Content starts

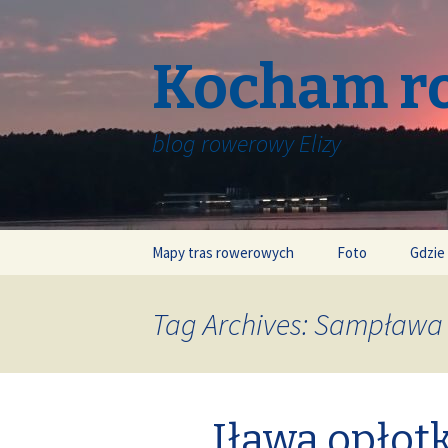
Kocham r
blog rowerowy Elizy
Skip
Mapy tras rowerowych
Foto
Gdzie
to
content
Tag Archives: Sampława
Iława opłot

Content ends

# WHAT YOU ARE ASKED TO DO
I'd like the records above given again exactly, please, without the pictures.

# WRITTEN ANSWER
Kocham r
blog rowerowy Elizy
Skip
Mapy tras rowerowych
Foto
Gdzie
to
content
Tag Archives: Sampława
Iława opłot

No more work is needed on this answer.